The listing must be copied out in full and exactly; no images go with it.

MATERIAL PROVIDED:
┄┄┄┄┄┄┄┄┄┄

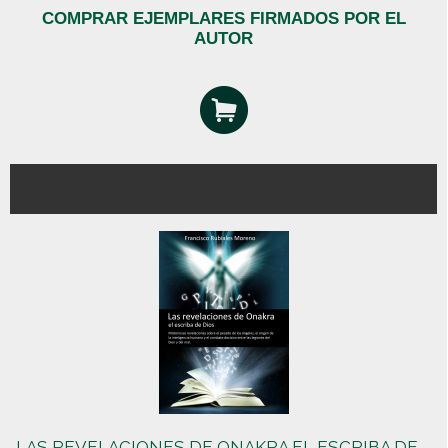
COMPRAR EJEMPLARES FIRMADOS POR EL
AUTOR
LAS REVELACIONES DE ONAKRA EL ESCRIBA DE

┄┄┄┄┄┄┄┄┄┄

TASK RESPONSE:
COMPRAR EJEMPLARES FIRMADOS POR EL
AUTOR
LAS REVELACIONES DE ONAKRA EL ESCRIBA DE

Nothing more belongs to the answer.